Records contained in a dataset:
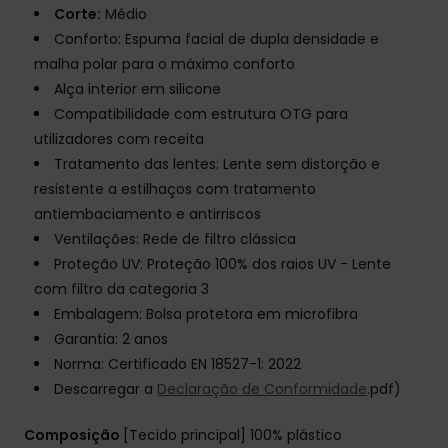
Corte:
Médio
Conforto: Espuma facial de dupla densidade e
malha polar para o máximo conforto
Alça interior em silicone
Compatibilidade com estrutura OTG para
utilizadores com receita
Tratamento das lentes: Lente sem distorção e
resistente a estilhaços com tratamento
antiembaciamento e antirriscos
Ventilações: Rede de filtro clássica
Proteção UV: Proteção 100% dos raios UV - Lente
com filtro da categoria 3
Embalagem: Bolsa protetora em microfibra
Garantia: 2 anos
Norma: Certificado EN 18527-1: 2022
Descarregar a
Declaração de Conformidade
.pdf)
Composição
[Tecido principal] 100% plástico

* WHAT TO WORK ON
Each line of the data is to be duplicated exactly; pictures stay out of the copy.

* EXERCISE OUTPUT
Corte:
Médio
Conforto: Espuma facial de dupla densidade e
malha polar para o máximo conforto
Alça interior em silicone
Compatibilidade com estrutura OTG para
utilizadores com receita
Tratamento das lentes: Lente sem distorção e
resistente a estilhaços com tratamento
antiembaciamento e antirriscos
Ventilações: Rede de filtro clássica
Proteção UV: Proteção 100% dos raios UV - Lente
com filtro da categoria 3
Embalagem: Bolsa protetora em microfibra
Garantia: 2 anos
Norma: Certificado EN 18527-1: 2022
Descarregar a
Declaração de Conformidade
.pdf)
Composição
[Tecido principal] 100% plástico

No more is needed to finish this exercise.